Cache manager occasionally stops deleting cached files

Hello,

I’m having an issue where nginx (1.8) cache manager suddenly just stops
deleting content thus the disk soon ends up being full until I restart
it by
hand. After it is restarted, it works normally for a couple of days, but
then it happens again.
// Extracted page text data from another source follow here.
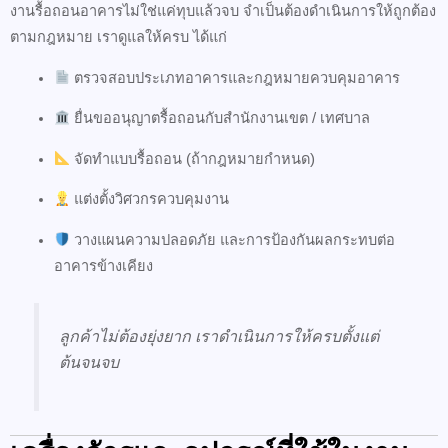
งานรื้อถอนอาคารไม่ใช่แค่ทุบแล้วจบ จำเป็นต้องดำเนินการให้ถูกต้อง
ตามกฎหมาย เราดูแลให้ครบ ได้แก่
ตรวจสอบประเภทอาคารและกฎหมายควบคุมอาคาร
ยื่นขออนุญาตรื้อถอนกับสำนักงานเขต / เทศบาล
จัดทำแบบรื้อถอน (ถ้ากฎหมายกำหนด)
แต่งตั้งวิศวกรควบคุมงาน
วางแผนความปลอดภัย และการป้องกันผลกระทบต่อ
อาคารข้างเคียง
ลูกค้าไม่ต้องยุ่งยาก เราดำเนินการให้ครบตั้งแต่
ต้นจนจบ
Cache has some 30-40k files, nothing huge.
Relevant
config lines are:

proxy_cache_path    /home/cache/ levels=2:2 keys_zone=cache:25m

inactive=7d max_size=2705g use_temp_path=on;
proxy_temp_path /dev/shm/temp; # reduces parallel writes on the
disk
proxy_cache_lock on;
proxy_cache_lock_age 10s;
proxy_cache_lock_timeout 30s;
proxy_ignore_client_abort on;

Server gets roughly 100 rps and normally cache manager deletes a couple
of
files every few seconds, however when it gets stuck this is all it does
for
20-30 minutes or more, i.e. there are 0 unlinks (until I restart it and
it
rereads the on-disk cache):


epoll_wait(14, {}, 512, 1000) = 0
epoll_wait(14, {}, 512, 1000) = 0
epoll_wait(14, {}, 512, 1000) = 0
epoll_wait(14, {}, 512, 1000) = 0
gettid() = 11303
write(24, “2016/02/18 08:22:02 [alert] 11303#11303: ignore long locked
inactive cache entry 380d3f178017bcd92877ee322b006bbb, count:1\n”, 123)

123
gettid() = 11303
write(24, “2016/02/18 08:22:02 [alert] 11303#11303: ignore long locked
inactive cache entry 7b9239693906e791375a214c7e36af8e, count:24\n”, 124)

124
epoll_wait(14, {}, 512, 1000) = 0

I assume the mentioned error is due to relatively often nginx restarts
and
is benign. There’s nothing else in the error log (except for occasional
upstream timeouts). I’m aware this likely isn’t enough info to debug the
issue, but do you at least have some ideas on what might be causing this
issue, where to look? I’m wild guessing cache manager waits for some
lock to
be released, but it never gets released so it just waits indefinitely.

Thanks,
Vedran

Posted at Nginx Forum:

Hello!

On Thu, Feb 18, 2016 at 11:20:55AM -0500, vedranf wrote:

proxy_temp_path     /dev/shm/temp; # reduces parallel writes on the

write(24, "2016/02/18 08:22:02 [alert] 11303#11303: ignore long locked
be released, but it never gets released so it just waits indefinitely.
The error logged is due to an entry nginx is going to remove an
inactive cache entry but it is locked by some requests. Unless
inactive time is very low (not your case) it indicate a problem
somewhere else.

Such locked entries can’t be removed from cache. Addtitionally,
once there are enough such locked entries, nginx won’t be able to
purge cache based on max_size. That is, it’s expected that nginx
will have problems with removing entries from cache if you see
such messages.

Most trivial reason for such messages is abnormally killed nginx
processes. That is, if some processes die due to bugs, or killed
by an unwary administrator or an incorrect script - the problem
will appear sooner or later.

To further debug things, try the following:

  • restart nginx and record pids of all nginx processes;

  • once the problem starts to appear again, check if there are the
    same processes running;

  • if some processes different from one recorded, dig further to
    find out why.

Some trivial things like looking into logs for “worker process
exited …” messages and checking if the problem persists without
3rd party modules compiled in (see “nginx -V”) may also help.


Maxim D.
http://nginx.org/

Maxim D. Wrote:

Hello!

Hello and thanks for the reply!

be released, but it never gets released so it just waits
will have problems with removing entries from cache if you see
such messages.

Most trivial reason for such messages is abnormally killed nginx
processes. That is, if some processes die due to bugs, or killed
by an unwary administrator or an incorrect script - the problem
will appear sooner or later.

I see. I do have 1000-2000 of such errors in log per day, definitely
more
than couple of months ago. I remember server got crashed in the past,
but
not recently.

Some trivial things like looking into logs for “worker process
exited …” messages and checking if the problem persists without
3rd party modules compiled in (see “nginx -V”) may also help.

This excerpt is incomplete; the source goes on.